Look through the listing and locate every line containing the word "with"; copy those lines.
---
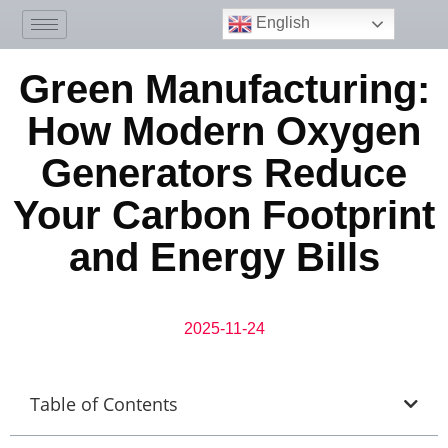
English
Green Manufacturing:
How Modern Oxygen
Generators Reduce
Your Carbon Footprint
and Energy Bills
2025-11-24
Table of Contents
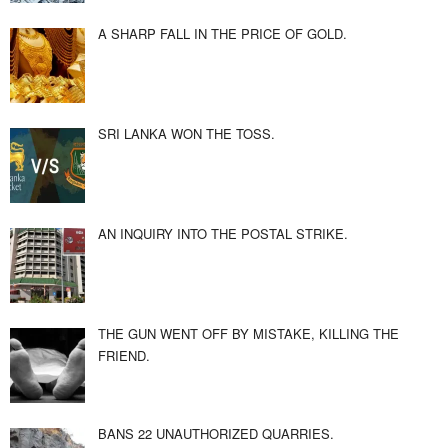
A SHARP FALL IN THE PRICE OF GOLD.
SRI LANKA WON THE TOSS.
AN INQUIRY INTO THE POSTAL STRIKE.
THE GUN WENT OFF BY MISTAKE, KILLING THE
FRIEND.
BANS 22 UNAUTHORIZED QUARRIES.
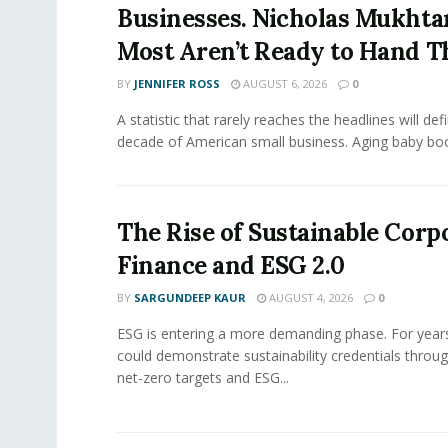
Businesses. Nicholas Mukhta
Most Aren’t Ready to Hand T
BY
JENNIFER ROSS
AUGUST 6, 2026
0
A statistic that rarely reaches the headlines will def
decade of American small business. Aging baby bo
The Rise of Sustainable Corp
Finance and ESG 2.0
BY
SARGUNDEEP KAUR
AUGUST 4, 2026
0
ESG is entering a more demanding phase. For yea
could demonstrate sustainability credentials throug
net-zero targets and ESG...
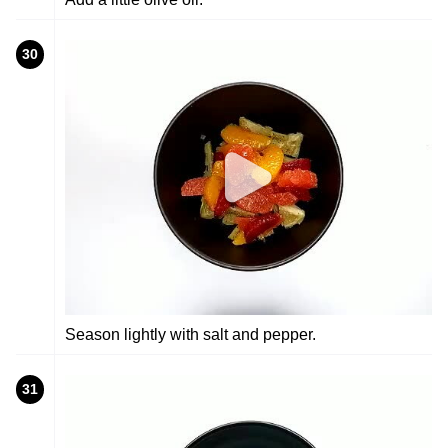
30
Season lightly with salt and pepper.
31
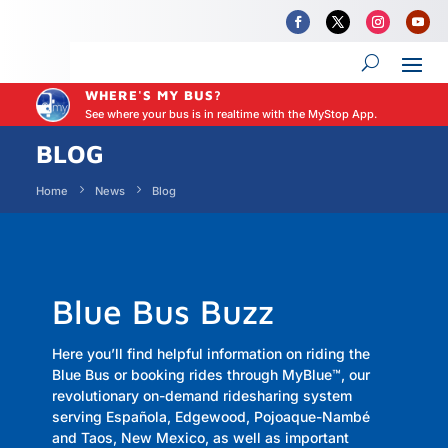
WHERE'S MY BUS?
See where your bus is in realtime with the MyStop App.
BLOG
Home
News
Blog
Blue Bus Buzz
Here you’ll find helpful information on riding the
Blue Bus or booking rides through MyBlue
™,
our
revolutionary on-demand ridesharing system
serving Española, Edgewood, Pojoaque-Nambé
and Taos, New Mexico, as well as important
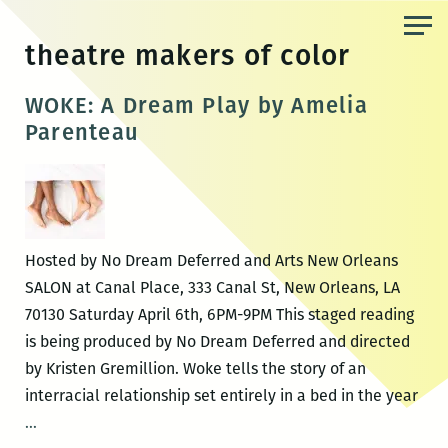
Skip
to
theatre makers of color
the
content
WOKE: A Dream Play by Amelia
Parenteau
Hosted by No Dream Deferred and Arts New Orleans
SALON at Canal Place, 333 Canal St, New Orleans, LA
70130 Saturday April 6th, 6PM-9PM This staged reading
is being produced by No Dream Deferred and directed
by Kristen Gremillion. Woke tells the story of an
interracial relationship set entirely in a bed in the year
WOKE:
…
---
_Solution to this task_.
Season lightly with salt and pepper.
See where your bus is in realtime with the MyStop App.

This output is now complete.